ABOUT THIS TASK.
Starting at the line that contains "various menus and access a range of features.", return every line through the end of the entries below, exactly and with nothing else.
DATA FOR THIS TASK section start
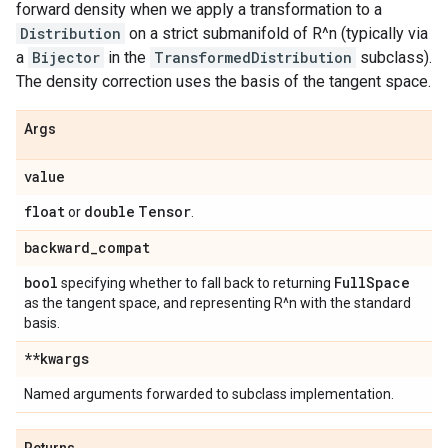
forward density when we apply a transformation to a
Distribution
on a strict submanifold of R^n (typically via
a
Bijector
in the
TransformedDistribution
subclass).
The density correction uses the basis of the tangent space.
Args
value
float
double
Tensor
or
.
backward
_
compat
bool
Full
Space
specifying whether to fall back to returning
as the tangent space, and representing R^n with the standard
basis.
**kwargs
Named arguments forwarded to subclass implementation.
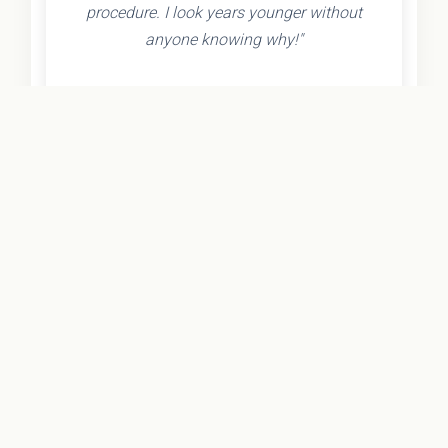
procedure. I look years younger without
anyone knowing why!"
- Olivia K.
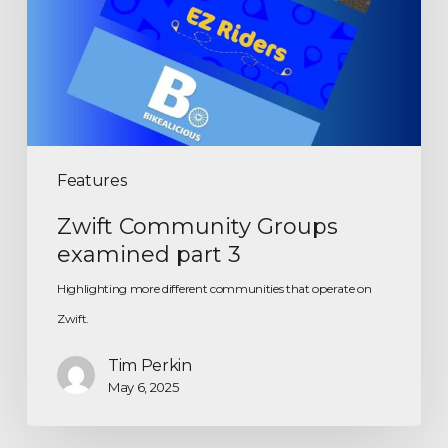
Features
Zwift Community Groups
examined part 3
Highlighting more different communities that operate on
Zwift.
Tim Perkin
May 6, 2025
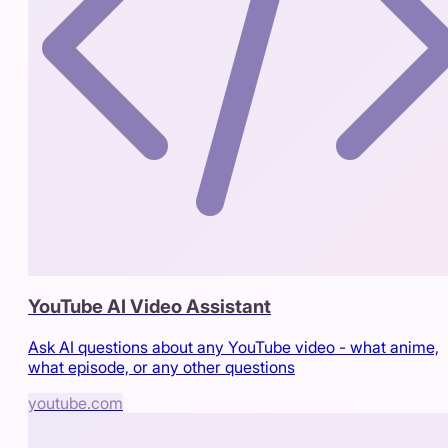
YouTube AI Video Assistant
Ask AI questions about any YouTube video - what anime,
what episode, or any other questions
youtube.com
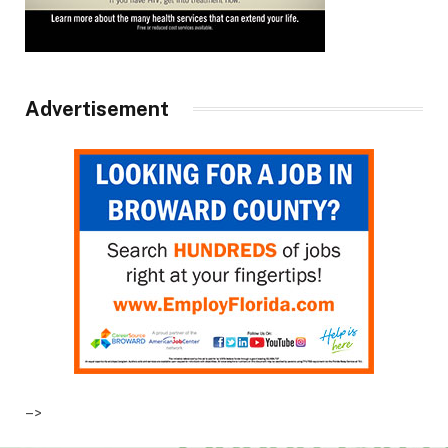
Advertisement
–>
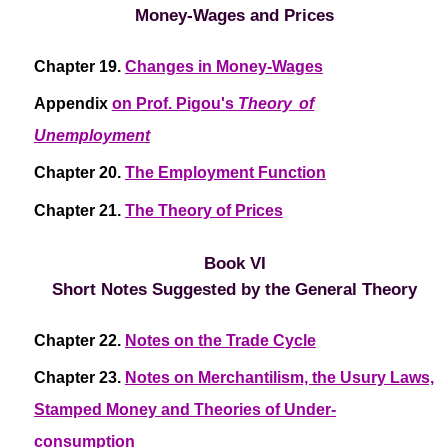
Money-Wages and Prices
Chapter 19.
Changes in Money-Wages
Appendix
on Prof. Pigou's
Theory of
Unemployment
Chapter 20.
The Employment Function
Chapter 21.
The Theory of Prices
Book VI
Short Notes Suggested by the General Theory
Chapter 22.
Notes on the Trade Cycle
Chapter 23.
Notes on Merchantilism, the Usury Laws,
Stamped Money and Theories of Under-
consumption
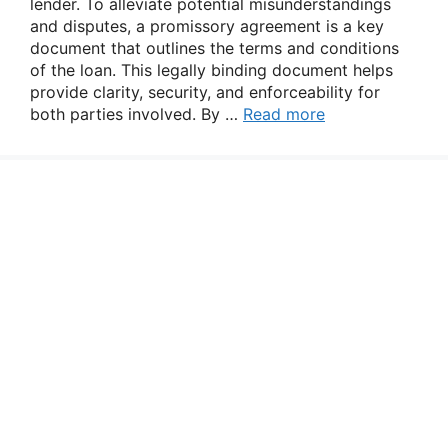
lender. To alleviate potential misunderstandings
and disputes, a promissory agreement is a key
document that outlines the terms and conditions
of the loan. This legally binding document helps
provide clarity, security, and enforceability for
both parties involved. By …
Read more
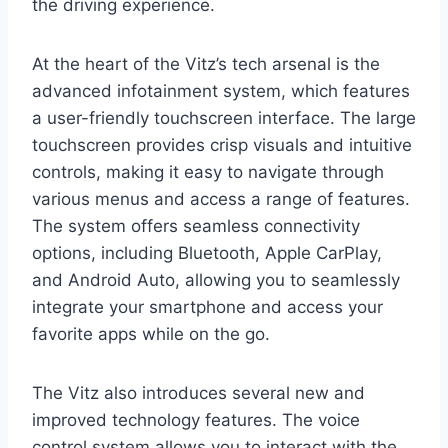
the driving experience.
At the heart of the Vitz’s tech arsenal is the
advanced infotainment system, which features
a user-friendly touchscreen interface. The large
touchscreen provides crisp visuals and intuitive
controls, making it easy to navigate through
various menus and access a range of features.
The system offers seamless connectivity
options, including Bluetooth, Apple CarPlay,
and Android Auto, allowing you to seamlessly
integrate your smartphone and access your
favorite apps while on the go.
The Vitz also introduces several new and
improved technology features. The voice
control system allows you to interact with the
DATA FOR THIS TASK section end
WRITTEN RESPONSE.
various menus and access a range of features.
The system offers seamless connectivity
options, including Bluetooth, Apple CarPlay,
and Android Auto, allowing you to seamlessly
integrate your smartphone and access your
favorite apps while on the go.
The Vitz also introduces several new and
improved technology features. The voice
control system allows you to interact with the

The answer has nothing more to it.